When a storm rips the roof off — Hurricane Michelle

In 2001, a hurricane with a deceptively gentle name—Michelle—hit Cayo Largo hard. A surge roughly three meters high swept over the island. The storm was so strong that, according to the UN, tens of thousands of homes across Cuba were destroyed and many areas lost power.

Cayo Largo itself, a small strip of land, was completely flooded. Water swallowed everything—beaches, hotels, roads. For a long while, the island stopped looking like paradise.

Rafael: a fresh hurricane and a new test

More than two decades later, in November 2024, the island found itself in harm’s way again. This time it was Hurricane Rafael—not as devastating as Michelle, but serious all the same. Winds on Cayo Largo reached nearly 135 kilometers per hour. There was damage, and once again the island had to switch into recovery mode.

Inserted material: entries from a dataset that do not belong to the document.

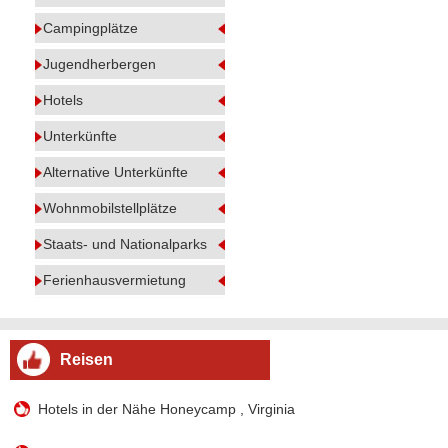
Campingplätze
Jugendherbergen
Hotels
Unterkünfte
Alternative Unterkünfte
Wohnmobilstellplätze
Staats- und Nationalparks
Ferienhausvermietung
Reisen
Hotels in der Nähe Honeycamp , Virginia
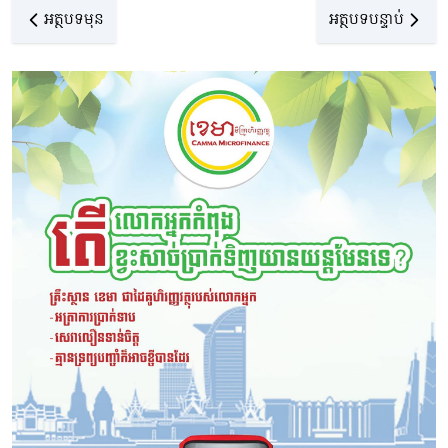
អត្ថបទមុន
អត្ថបទបន្ទាប់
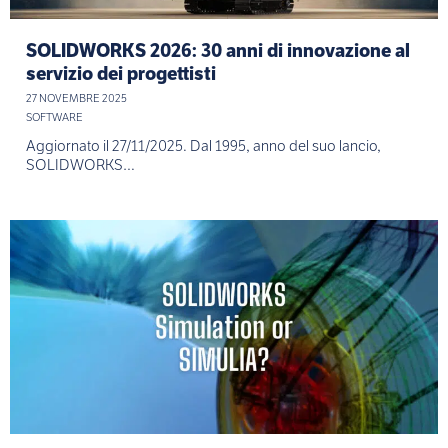
SOLIDWORKS 2026: 30 anni di innovazione al
servizio dei progettisti
27 NOVEMBRE 2025
SOFTWARE
Aggiornato il 27/11/2025. Dal 1995, anno del suo lancio,
SOLIDWORKS…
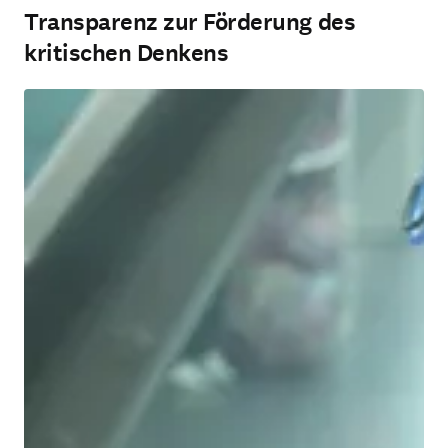
Transparenz zur Förderung des
kritischen Denkens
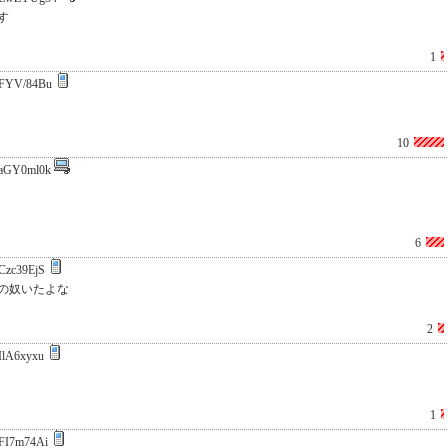
す
1
FYV/84Bu
10
aGY0ml0k
6
Czc39EjS
の奴いたよな
2
IlA6xyxu
1
FI7m74Ai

Repair and cleanup work is underway, along with preparations to welcome travelers. Cuban authorities say Cayo Largo will reopen soon.

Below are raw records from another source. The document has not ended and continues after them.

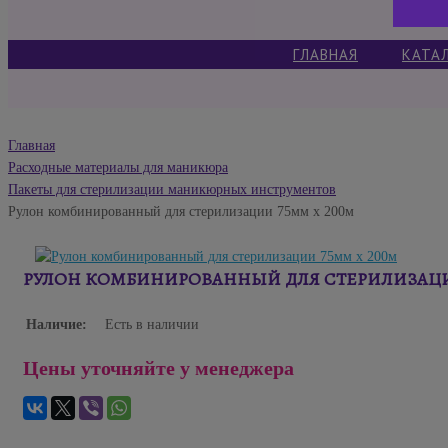
ГЛАВНАЯ
КАТА
Главная
Расходные материалы для маникюра
Пакеты для стерилизации маникюрных инструментов
Рулон комбинированный для стерилизации 75мм x 200м
РУЛОН КОМБИНИРОВАННЫЙ ДЛЯ СТЕРИЛИЗАЦИ
Наличие:
Есть в наличии
Цены уточняйте у менеджера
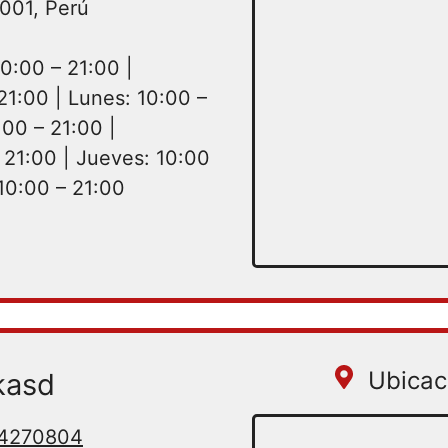
001, Perú
0:00 – 21:00 |
21:00 | Lunes: 10:00 –
:00 – 21:00 |
 21:00 | Jueves: 10:00
 10:00 – 21:00
Ubicac
kasd
1 4270804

What remains after the storm

When people talk about hurricanes, they often think of shattered buildings. But on islands like Cayo Largo, the fallout spreads much wider.

First, nature takes the hit: beaches erode, mangroves are torn up, coral reefs are damaged. Second, infrastructure buckles—roads, power lines, and hotels—halting the resort as a whole. Third, tourism stalls: visitors stay away, hotels stand idle, and local income dries up.

After Michelle, all of this already happened. After Rafael, it’s happening again right now. The island is rebuilding, but no one can say how long the road back will be.

Why it matters even if you’re not going

Cayo Largo isn’t just a holiday spot. It illustrates how nature can rewrite the rules for an entire region.

There’s no permanent population here—only staff and visitors. So when a hurricane strikes, there’s almost no buffer: few people, limited resources. Much has to be started from scratch. That makes Cayo Largo especially vulnerable.

We’re seeing tropical resorts fall into hurricane paths more often. It’s possible such blows will become routine. If so, islands will need to adapt—build more robustly and be ready to evacuate at a moment’s notice.

Conclusion

Cayo Largo is undeniably beautiful, but beneath the calm surface lie serious trials. Hurricanes hit the island hard in 2001 and again in 2024. Each time, it pulled through—at a steep cost.

Cayo Largo’s story is a reminder of nature’s unpredictability. Even if you never set foot on that beach, its fate says something that lingers: paradise isn’t only about beauty—it’s about the will to endure.